Will Ms McGuinness please answer Senator White's questions in full?

Ms McGuinness

An out-of-hours suicide prevention service would not have assisted in the case the Senator mentions. It was a 24 hour a day, seven days a week social work service. We have concluded our work on those proposals and have submitted to the Department of Health and Children as part of the budgetary process an estimate for the additional funding required to provide the services with dedicated professionals.

The Senator is speaking about a different 24 hour a day suicide prevention service which the Samaritans provide in some areas. In many cases it depends on voluntary providers. We are doing work with a wider team for other such services.
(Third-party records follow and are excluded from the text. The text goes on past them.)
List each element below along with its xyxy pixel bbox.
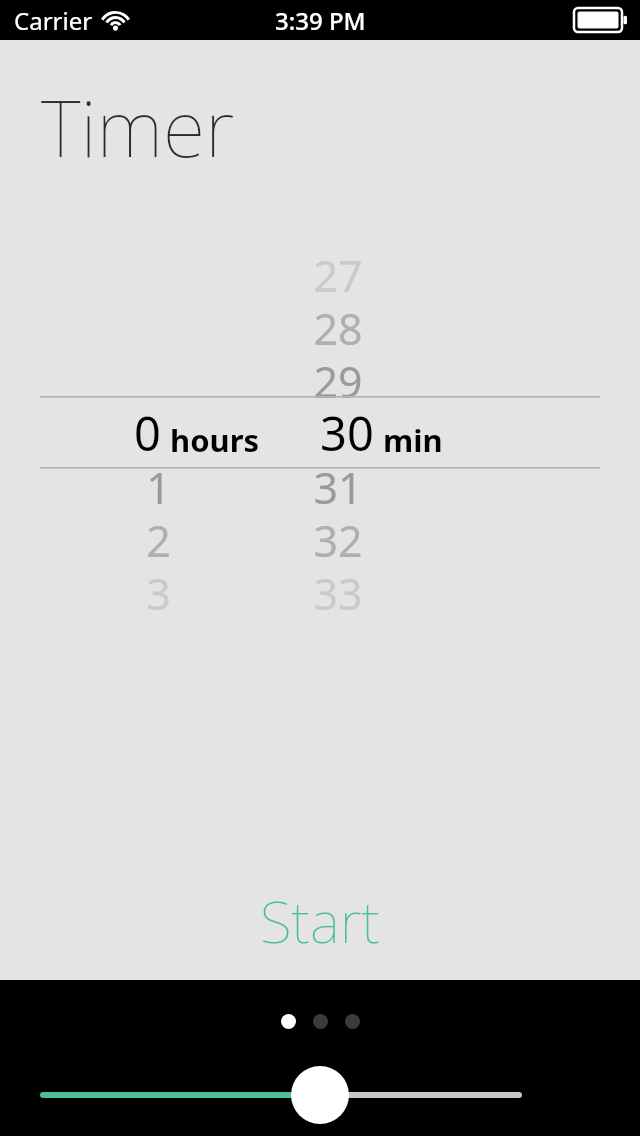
staticText: 29 <box>313 352 363 406</box>
button[interactable]: 31 <box>278 458 398 512</box>
button[interactable]: 29 <box>278 352 398 406</box>
staticText: 1 <box>146 458 171 512</box>
staticText: 33 <box>313 564 363 618</box>
staticText: 3 <box>146 564 171 618</box>
button[interactable]: 1 <box>98 458 218 512</box>
button[interactable]: 0 <box>0 398 640 467</box>
staticText: 0 <box>134 401 161 465</box>
staticText: min <box>383 419 443 461</box>
button[interactable]: 2 <box>98 511 218 565</box>
staticText: 3:39 PM <box>275 4 366 37</box>
staticText: 31 <box>313 458 363 512</box>
button[interactable]: 27 <box>278 246 398 300</box>
button[interactable]: 3 <box>98 564 218 618</box>
button[interactable]: Page 3 <box>345 1014 360 1029</box>
staticText: Start <box>260 881 380 960</box>
staticText: hours <box>170 419 260 461</box>
button[interactable]: Start <box>0 878 640 962</box>
button[interactable]: Page 2 <box>313 1014 328 1029</box>
button[interactable]: Page 1 <box>281 1014 296 1029</box>
staticText: 2 <box>146 511 171 565</box>
button[interactable]: Slider <box>0 1065 640 1125</box>
staticText: Timer <box>41 74 235 180</box>
staticText: 30 <box>320 401 374 465</box>
staticText: 27 <box>313 246 363 300</box>
staticText: 28 <box>313 299 363 353</box>
button[interactable]: 33 <box>278 564 398 618</box>
staticText: Carrier <box>14 4 93 37</box>
button[interactable]: 32 <box>278 511 398 565</box>
staticText: 32 <box>313 511 363 565</box>
button[interactable]: 28 <box>278 299 398 353</box>
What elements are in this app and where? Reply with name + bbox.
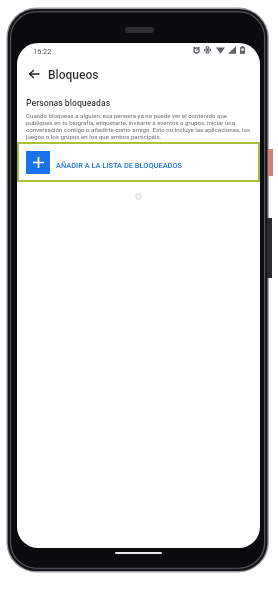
staticText: Personas bloqueadas [26,98,111,108]
button[interactable]: Back [23,63,44,84]
staticText: 16:22 [33,47,52,56]
staticText: Bloqueos [48,68,99,82]
staticText: Cuando bloqueas a alguien, esa persona y… [26,112,251,140]
staticText: AÑADIR A LA LISTA DE BLOQUEADOS [56,161,183,170]
button[interactable]: AÑADIR A LA LISTA DE BLOQUEADOS [17,142,260,182]
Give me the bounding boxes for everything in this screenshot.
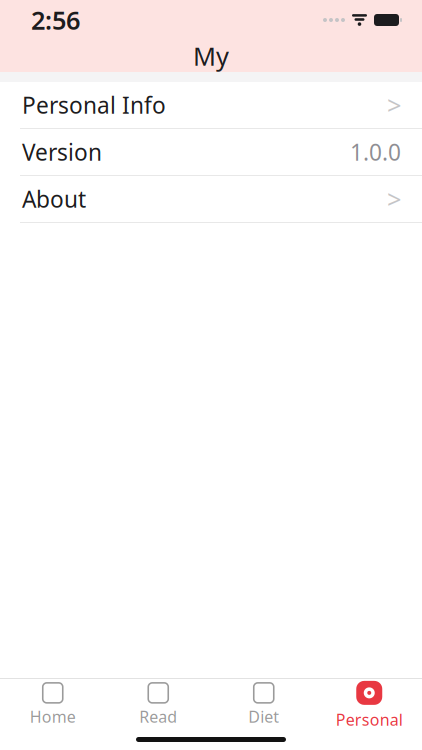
staticText: Personal Info <box>22 90 166 120</box>
staticText: Home <box>30 706 76 727</box>
button[interactable]: Read <box>106 680 211 730</box>
button[interactable]: Version <box>0 129 422 175</box>
staticText: My <box>193 39 229 73</box>
button[interactable]: Home <box>0 680 106 730</box>
staticText: > <box>387 88 401 122</box>
staticText: Diet <box>248 706 279 727</box>
staticText: Personal <box>336 709 403 730</box>
staticText: > <box>387 182 401 216</box>
staticText: About <box>22 184 86 214</box>
staticText: Read <box>139 706 177 727</box>
button[interactable]: Personal <box>316 680 422 730</box>
button[interactable]: About <box>0 176 422 222</box>
staticText: Version <box>22 137 102 167</box>
staticText: 1.0.0 <box>350 137 401 167</box>
button[interactable]: Personal Info <box>0 82 422 128</box>
staticText: 2:56 <box>31 3 80 37</box>
button[interactable]: Diet <box>211 680 316 730</box>
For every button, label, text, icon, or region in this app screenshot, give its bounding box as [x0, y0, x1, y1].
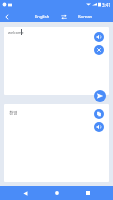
button[interactable]: Home: [46, 186, 67, 200]
staticText: 3:41: [102, 2, 111, 8]
button[interactable]: Listen translation: [94, 122, 104, 132]
button[interactable]: Clear: [94, 45, 104, 55]
staticText: Korean: [78, 14, 93, 20]
staticText: English: [35, 14, 50, 20]
staticText: welcome: [8, 30, 24, 35]
staticText: 환영: [9, 110, 18, 115]
button[interactable]: Copy: [94, 109, 104, 119]
button[interactable]: English: [26, 11, 58, 22]
button[interactable]: Swap languages: [58, 11, 70, 22]
button[interactable]: Korean: [70, 11, 100, 22]
button[interactable]: Listen: [94, 32, 104, 42]
button[interactable]: Back: [15, 186, 36, 200]
button[interactable]: Back: [0, 11, 13, 22]
button[interactable]: Translate: [94, 90, 106, 102]
button[interactable]: Recents: [77, 186, 98, 200]
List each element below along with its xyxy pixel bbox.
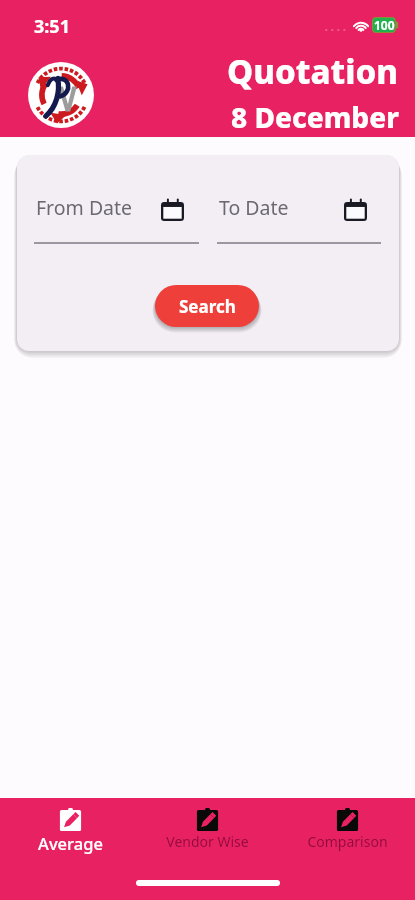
button[interactable]: To Date [217, 196, 381, 244]
button[interactable]: Comparison [292, 808, 402, 864]
button[interactable]: Average [15, 808, 125, 864]
button[interactable]: Pick From Date [161, 198, 184, 221]
staticText: To Date [219, 194, 289, 221]
staticText: Search [179, 295, 236, 318]
staticText: Vendor Wise [166, 832, 249, 851]
staticText: Quotation [227, 49, 399, 94]
staticText: 100 [374, 17, 395, 33]
staticText: From Date [36, 194, 133, 221]
button[interactable]: From Date [34, 196, 199, 244]
button[interactable]: Search [155, 285, 259, 327]
button[interactable]: Vendor Wise [152, 808, 262, 864]
staticText: Comparison [307, 832, 388, 851]
staticText: 8 December [231, 98, 399, 136]
staticText: Average [38, 832, 103, 854]
staticText: 3:51 [34, 14, 70, 39]
button[interactable]: Pick To Date [344, 198, 367, 221]
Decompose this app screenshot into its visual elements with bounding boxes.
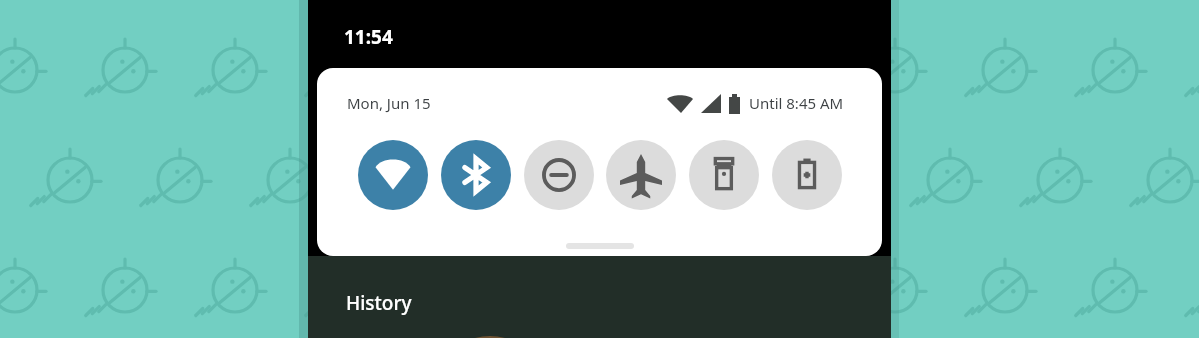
staticText: Mon, Jun 15 bbox=[347, 93, 431, 113]
staticText: Until 8:45 AM bbox=[749, 93, 844, 113]
button[interactable]: Flashlight bbox=[689, 140, 759, 210]
button[interactable]: Airplane mode bbox=[606, 140, 676, 210]
button[interactable]: Do Not Disturb bbox=[524, 140, 594, 210]
button[interactable]: History bbox=[346, 290, 412, 316]
button[interactable]: Bluetooth bbox=[441, 140, 511, 210]
button[interactable]: Wi-Fi bbox=[358, 140, 428, 210]
button[interactable]: Battery saver bbox=[772, 140, 842, 210]
staticText: 11:54 bbox=[344, 24, 393, 50]
button[interactable]: Mon, Jun 15 bbox=[347, 93, 431, 113]
staticText: History bbox=[346, 290, 412, 316]
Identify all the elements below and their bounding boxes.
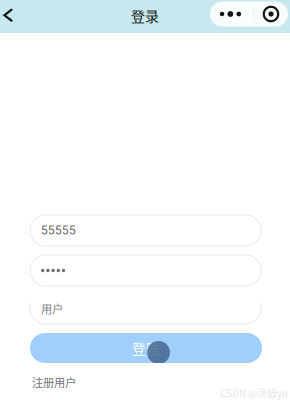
staticText: 55555 xyxy=(41,224,76,237)
staticText: 用户 xyxy=(41,300,63,317)
staticText: 注册用户 xyxy=(32,374,76,390)
button[interactable]: More options xyxy=(210,2,290,26)
button[interactable]: 登陆 xyxy=(30,333,262,363)
staticText: CSDN @汤姆yu xyxy=(220,386,288,400)
staticText: 登陆 xyxy=(132,338,160,358)
button[interactable]: 注册用户 xyxy=(32,375,84,389)
button[interactable]: Back xyxy=(0,0,28,31)
staticText: 登录 xyxy=(131,5,159,26)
That is fantastic. Would Ms McGuinness please put that in writing for me?

Ms McGuinness

That is no problem.

I had to save my questions till the end of the meeting. Some were intended for the Minister so I will not take up too much of the witnesses' time but will ask a question of Mr. O'Brien. Will the 97 women to be recalled by the Midlands Hospital Portlaoise be notified today and how soon will they have the surgical review? How quickly will the women from the group of 177 know they have to be recalled? I am expressing the concerns of the committee on hearing that more women must go through this trauma having believed themselves to be in the clear. We sincerely hope that they will all be found to be clear. Will the embargo on recruitment will continue through December?

Mr. O’Brien

We share the concerns of the committee about the women to whom the Deputy refers and hope the outcome for them is positive. We have done this to be comprehensive. We will commence the recall of the 97 today and the review of the outstanding 177 will be completed by tomorrow when we will have the full number of those who need to return for surgical review. We expect that process to be completed by next week. If it is necessary for any of those women to have further ultrasound or mammography tests, we have started the process of arranging with hospitals to do that and it will be done pretty well immediately.

Mr. Woods

While there is no embargo on recruitment, the present arrangements will remain in place until the end of the year. There is a derogation process and essential posts to be refilled are being refilled, with 450 having been processed to date.

On behalf of the committee I thank the witnesses for attending the meeting.

The joint committee adjourned at 1.15 p.m. sine die.